In "Five Minutes to Better Reading Skills, A Fast, Fun, Phonic Approach to Improve Reading Skills," Terry provides a student book ($32.00) and a teachers manual ($37.00) that can be purchased individually or together as a package for $60.00. She also included a write and wipe plastic sheet protector and a marking pen to go with the teacher's book. The drills are intended for students 1st grade and up. And again, Terry provides "READ THIS FIRST" set of "quick start" tips that were very useful to me.

I know that shorter lessons are better for my daughter, and still, I have trouble knowing how much is enough, how much is too much, how much is too little. I LOVE resources that are already divided into SHORT lessons that have "enough" defined for me. THIS IS ONE OF THOSE! :)

Five Minutes to Better Reading Skills contains 45 drills. Terry recommends a minimum of two lessons a week, although you may use them daily.

The teacher's book contains all of the "how-to" information, the progress charts, and the drills are numbered here. The student book contains just the drills, and the drills have no numbers along the sides of the pages, and Terry explains in the teacher's book that the "numbering tends to stress" students out.

The program is simple: start at the beginning with the first drill, work for mastery, and move on to the next lesson. The book is arranged so that there is one drill per page, one page per day, and the student reads aloud the words in rows from left to right, with an oral pre-read followed by an oral timed read. (I am not sure how to modify this for non-speaking children.)
3/18/09 UPDATE: I know many families who have non-speaking children on the autism spectrum, and some read my blog, so I contacted Bonnie Terry via e-mail and asked her how to use this product w/ a non-speaking child.
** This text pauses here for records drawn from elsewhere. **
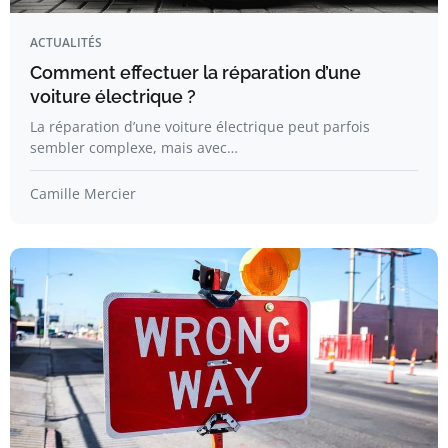
ACTUALITÉS
Comment effectuer la réparation d’une
voiture électrique ?
La réparation d’une voiture électrique peut parfois
sembler complexe, mais avec…
Camille Mercier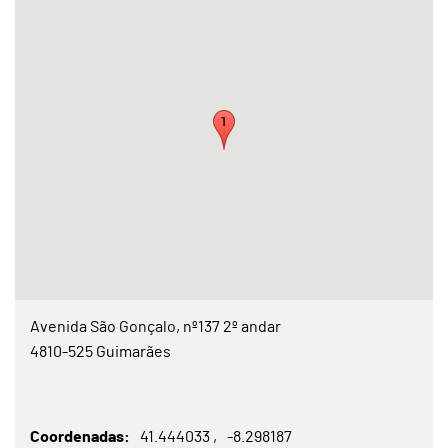
Avenida São Gonçalo, nº137 2º andar
4810-525 Guimarães
Coordenadas
41.444033
-8.298187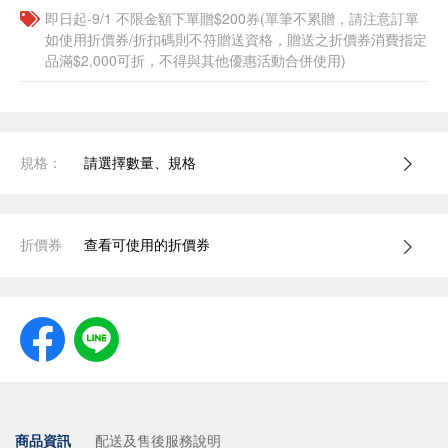
即日起-9/1 不限金額下單贈$200券(單筆不累贈，請注意訂單
如使用折價券/折扣碼則不符贈送資格，贈送之折價券消費指定
品滿$2,000可折，不得與其他優惠活動合併使用)
規格：
請選擇數量、規格
折價券
查看可使用的折價券
商品資訊
配送及售後服務說明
She devoted a blog entry to the answer: http://www.bonnieterry.com/blog/?p=284

As I use this with my daughter (she has an autism diagnosis), I realize what issues challenge her. The drills have been good practice for us as I look for ways to give her experience and practice watching ending consonants. I like the developmental progression that Terry utilizes, working on a single middle vowel sound (same), but changing the consonants around them (different); then she introduces a new middle vowel sound; and the next lesson, she reviews both of those vowel sounds. The student must pay attention to work through the rows of words with accuracy and increasing speed.

We use a piece of paper or a plastic "reader" to block out all but the one line of words that we are reading.

When we get to the end of the page, we are done for the day! "Enough" is very clear for both of us! :)

Extra expenses are minimal, including the legal photocopies you make from either book (calendars, charts, forms) and the cost of a timer if you don't have a stopwatch or timer.

If you're looking for a study tool and reference guide all-in-one, I recommend this one. And for those of you working with struggling readers, consider Terry's products.

A great resource is the Bonnie Terry blog.

My Crewmates' reviews of these and other Bonnie Terry products (including the areas of math, spelling, and a sentence game) are located here.

UPDATE: VIDEO OF A FIVE MINUTE TO BETTER READING SESSION HERE: http://www.bonnieterry.com/blog/?p=461

1 comment:

Wendy Hilton said...

Thank you soooooo much for bringing this post to my attention!! I have read quite a few of your blog entries, but I guess I never did come across this one. I am planning to check on these resources, and I'm glad to see that they aren't incredibly expensive like so many resources I might otherwise be interested in.